# How to turn your Rubik's 3x3 into a DIY



## Nukoca (May 3, 2009)

Shipping takes FOREVER from China!


----------



## PatrickJameson (May 3, 2009)

Why is there not a "Denfinatly not" choice.


----------



## byu (May 3, 2009)

You're probably supposed to choose "No way, it's going to break my cube"


----------



## shelley (May 3, 2009)

Why not just get a DIY cube? If you have access to a DIY core you might as well get the whole cube.

If you can insert your corners while your edges are already in place, your cube is too loose. That thing looks like it will pop if you look at it funny.


----------



## byu (May 3, 2009)

I can insert corners while edges are placed into my DIY if it's turned 45º. It takes some pressure, but my cube isn't really that loose.


----------



## Nukoca (May 3, 2009)

shelley said:


> Why not just get a DIY cube? If you have access to a DIY core you might as well get the whole cube.



But then you have a really useless storebought that won't turn well unless you wear it in uber good. If you have a storebought and you're buying something from C4Y, then you might as well get the core along with it, since it's only $.99.



shelley said:


> If you can insert your corners while your edges are already in place, your cube is too loose. That thing looks like it will pop if you look at it funny.

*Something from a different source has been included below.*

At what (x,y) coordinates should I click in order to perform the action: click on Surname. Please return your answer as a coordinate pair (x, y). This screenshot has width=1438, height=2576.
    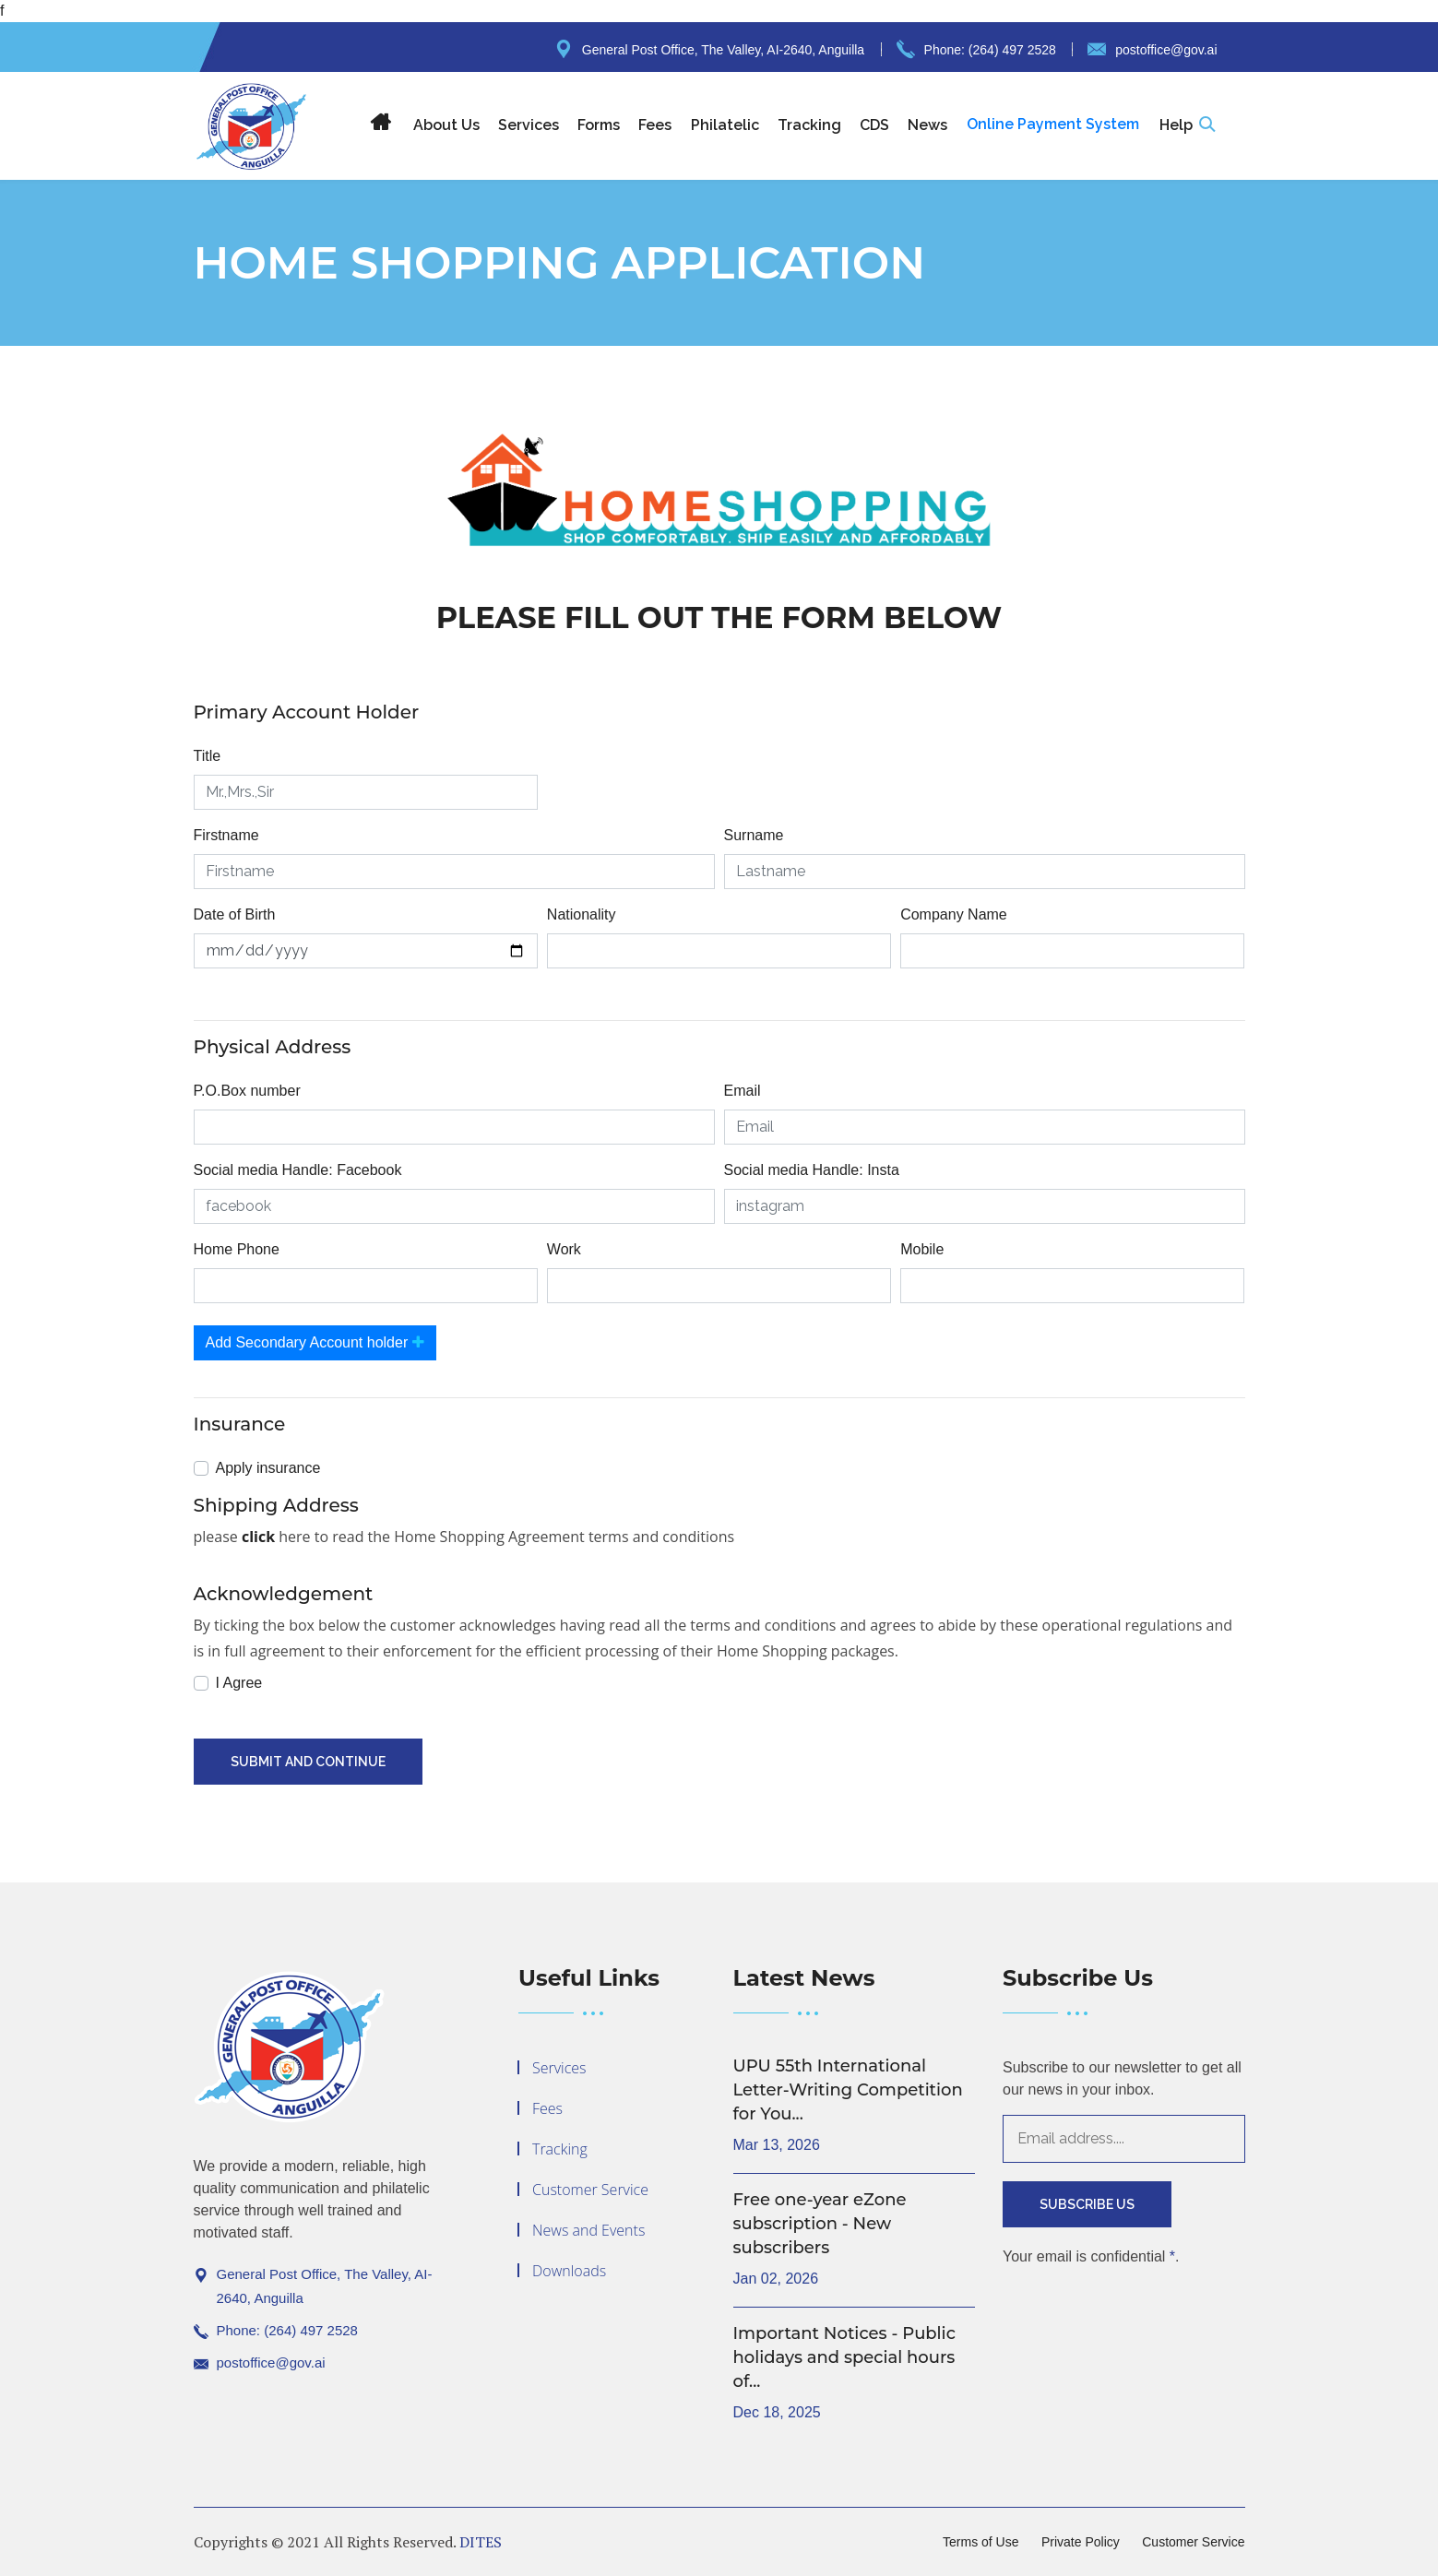
    Looking at the image, I should click on (754, 835).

I noticed that too. I couldn't do a solve without it popping all over. That's why I did the mod... so I could adjust the tension. It's tighter now.


----------



## irontwig (May 7, 2009)

Doesn't seem to be worth the trouble.


----------



## Nukoca (May 7, 2009)

irontwig said:


> Doesn't seem to be worth the trouble.



It is, man, it is.


----------



## d4m4s74 (May 7, 2009)

I might do it so I don't have to waste a DIY for my calendar cube and still make it easy to turn, but shipping is more then a spare core so I'll wait for a big order


----------